Kalaupun dari sisi aturan kepegawaian tidak ada yang dilanggar dan Bupati serta Baperjakat mempunyai alasan dan pertimbangan yang matang dalam mengambil langkah tersebut, tetap saja dari sisi pembinaan organisasi hal itu tidak baik. Kepala Daerah selain Pejabat Negara atau Jabatan Politis pada dirinya melekat fungsi sebagai Pejabat Pembina Kepegawaian di daerahnya. Seharusnya dalam posisi tersebut Kepala Daerah selaku Pejabat Pembina Kepegawaian tidak melakukan perekrutan kader dari luar organisasinya untuk ditempatkan pada jabatan-jabatan strategis. Karena itu akan mematahkan semangat para kader yang mengabdi dan berjuang cukup lama di organisasi itu. Sebaliknya, sebagai Pejabat Pembina Kepegawaian sudah sepantasnya Kepala Daerah memacu kreatifitas, menumbuhkan semangat dan memberi peluang kepada para PNS yang di daerahnya.

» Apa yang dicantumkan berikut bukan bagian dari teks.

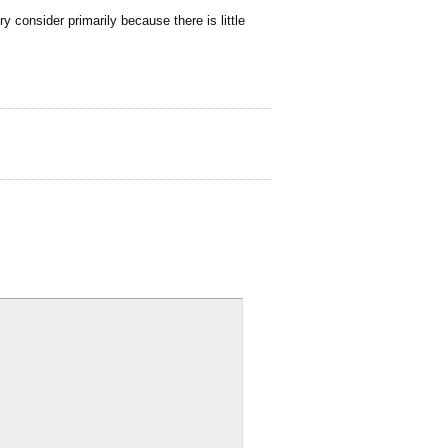
y consider primarily because there is little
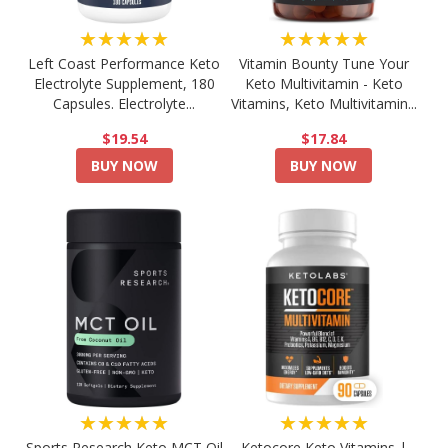
★★★★★
★★★★★
Left Coast Performance Keto
Vitamin Bounty Tune Your
Electrolyte Supplement, 180
Keto Multivitamin - Keto
Capsules. Electrolyte...
Vitamins, Keto Multivitamin...
$19.54
$17.84
BUY NOW
BUY NOW
★★★★★
★★★★★
Sports Research Keto MCT Oil
Ketocore Keto Vitamins |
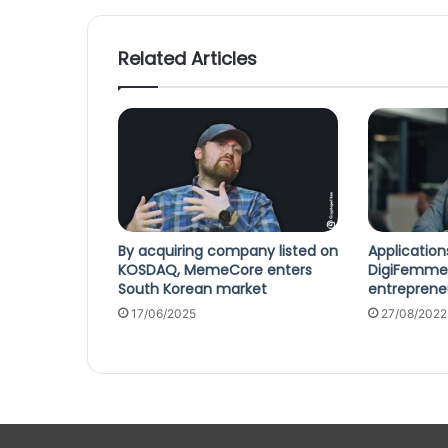
Related Articles
By acquiring company listed on
Applicatio
KOSDAQ, MemeCore enters
DigiFemme
South Korean market
entrepreneu
17/06/2025
27/08/2022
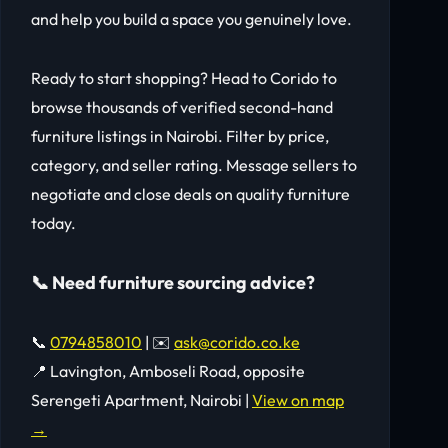
and help you build a space you genuinely love.
Ready to start shopping? Head to Corido to
browse thousands of verified second-hand
furniture listings in Nairobi. Filter by price,
category, and seller rating. Message sellers to
negotiate and close deals on quality furniture
today.
📞 Need furniture sourcing advice?
📞
0794858010
| ✉️
ask@corido.co.ke
📍 Lavington, Amboseli Road, opposite
Serengeti Apartment, Nairobi |
View on map
→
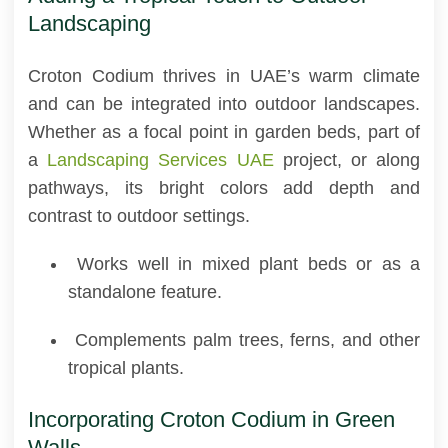
Landscaping
Croton Codium thrives in UAE’s warm climate
and can be integrated into outdoor landscapes.
Whether as a focal point in garden beds, part of
a
Landscaping Services UAE
project, or along
pathways, its bright colors add depth and
contrast to outdoor settings.
Works well in mixed plant beds or as a
standalone feature.
Complements palm trees, ferns, and other
tropical plants.
Incorporating Croton Codium in Green
Walls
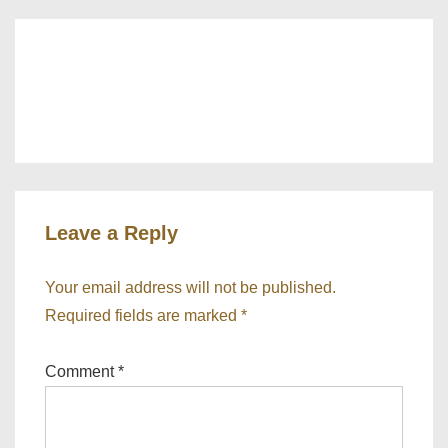
‹ How much should I pay myself
What is a
from my limited company?
payment on
account? ›
Leave a Reply
Your email address will not be published.
Required fields are marked
*
Comment
*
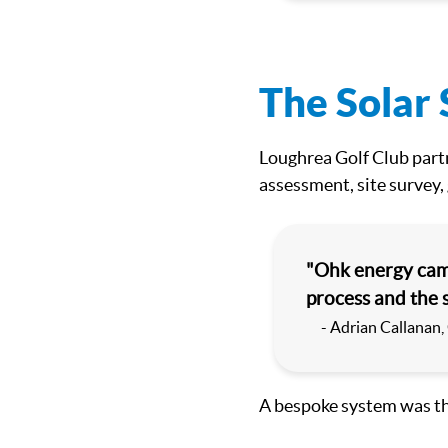
The Solar 
Loughrea Golf Club partn
assessment, site survey,
"Ohk energy came
process and the 
- Adrian Callanan,
A bespoke system was t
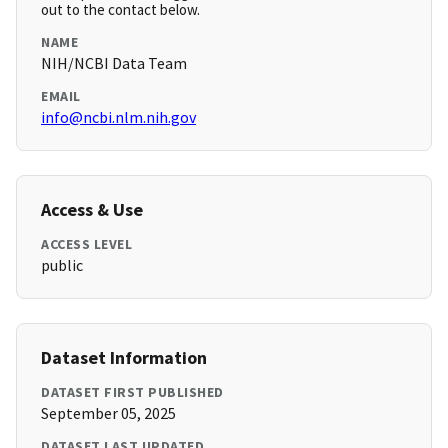
out to the contact below.
NAME
NIH/NCBI Data Team
EMAIL
info@ncbi.nlm.nih.gov
Access & Use
ACCESS LEVEL
public
Dataset Information
DATASET FIRST PUBLISHED
September 05, 2025
DATASET LAST UPDATED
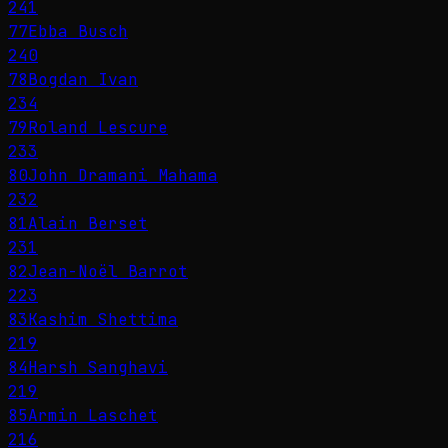
241
77
Ebba Busch
240
78
Bogdan Ivan
234
79
Roland Lescure
233
80
John Dramani Mahama
232
81
Alain Berset
231
82
Jean-Noël Barrot
223
83
Kashim Shettima
219
84
Harsh Sanghavi
219
85
Armin Laschet
216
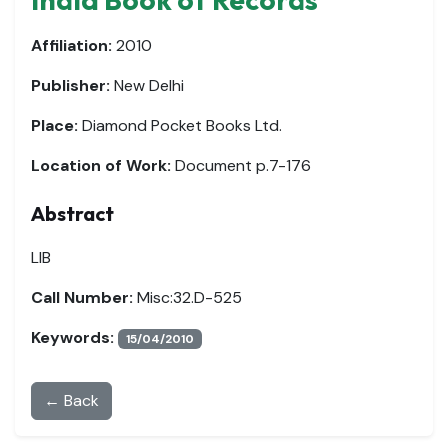
Affiliation:
2010
Publisher:
New Delhi
Place:
Diamond Pocket Books Ltd.
Location of Work:
Document p.7-176
Abstract
LIB
Call Number:
Misc:32.D-525
Keywords:
15/04/2010
← Back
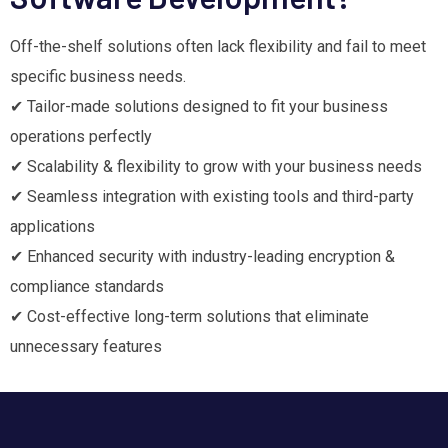
Off-the-shelf solutions often lack flexibility and fail to meet
specific business needs.
✔ Tailor-made solutions designed to fit your business
operations perfectly
✔ Scalability & flexibility to grow with your business needs
✔ Seamless integration with existing tools and third-party
applications
✔ Enhanced security with industry-leading encryption &
compliance standards
✔ Cost-effective long-term solutions that eliminate
unnecessary features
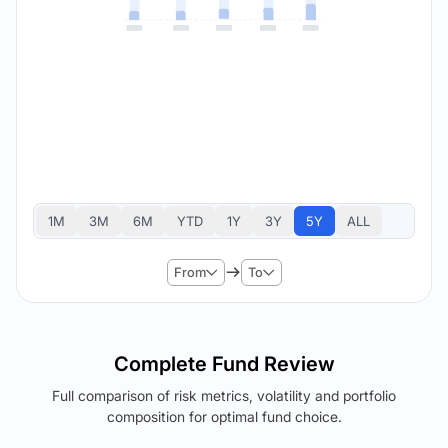
1M
3M
6M
YTD
1Y
3Y
5Y
ALL
From
To
Complete Fund Review
Full comparison of risk metrics, volatility and portfolio
composition for optimal fund choice.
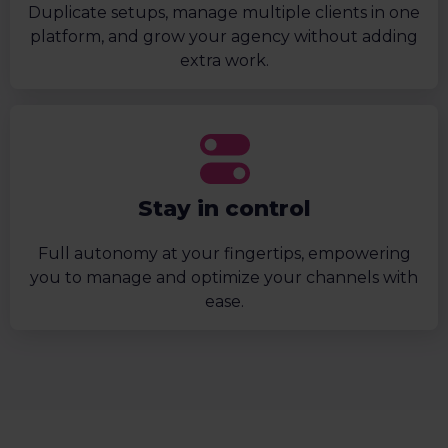
Duplicate setups, manage multiple clients in one
platform, and grow your agency without adding
extra work.
Stay in control
Full autonomy at your fingertips, empowering
you to manage and optimize your channels with
ease.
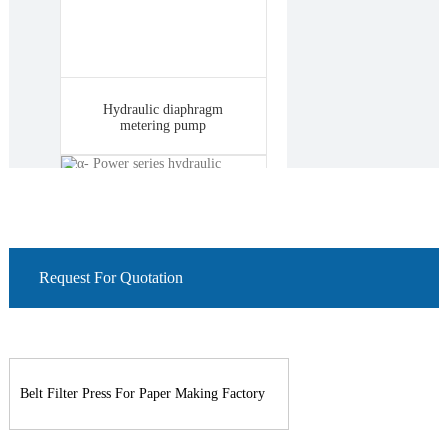
Hydraulic diaphragm
metering pump
Request For Quotation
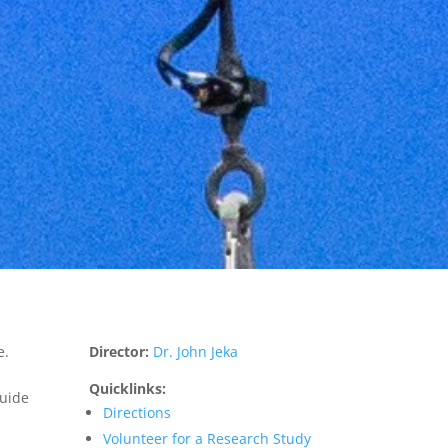
e.
Director:
Dr. John Jeka
Quicklinks:
guide
Directions
Volunteer for a Research Study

Oleh karena itu mutasi-mutasi “luar biasa” yang terjadi bukan hanya di Kabupaten Agam, Pasaman Barat maupun daerah lainnya harus dicegah agar tidak terjadi berulang-ulang. Caranya mengkin dengan memperketat aturan kepegawaian khususnya pengangkatan PNS dalam jabatan structural dan membatasi kewenangan Kepala Daerah dalam urusan kepegawaian. Sementara itu, khusus bagi PNS yang dinonjobkan tanpa alasan yang jelas,  langkah terbaik saat ini adalah meniru apa yang dilakukan beberapa PNS di Kabupaten Limapuluh Kota, mengajukan gugatan ke PTUN. Karena keputusan Kepala Daerah yang yang dipengaruhi unsure politis cenderung melanggar peraturan perundang-undangan yang ada, hal itu telah dibuktikan oleh Ilyas Mawar dan Budi Permana yang memenangi perkara di PTUN karena dinonjobkan Kepala Daerahnya.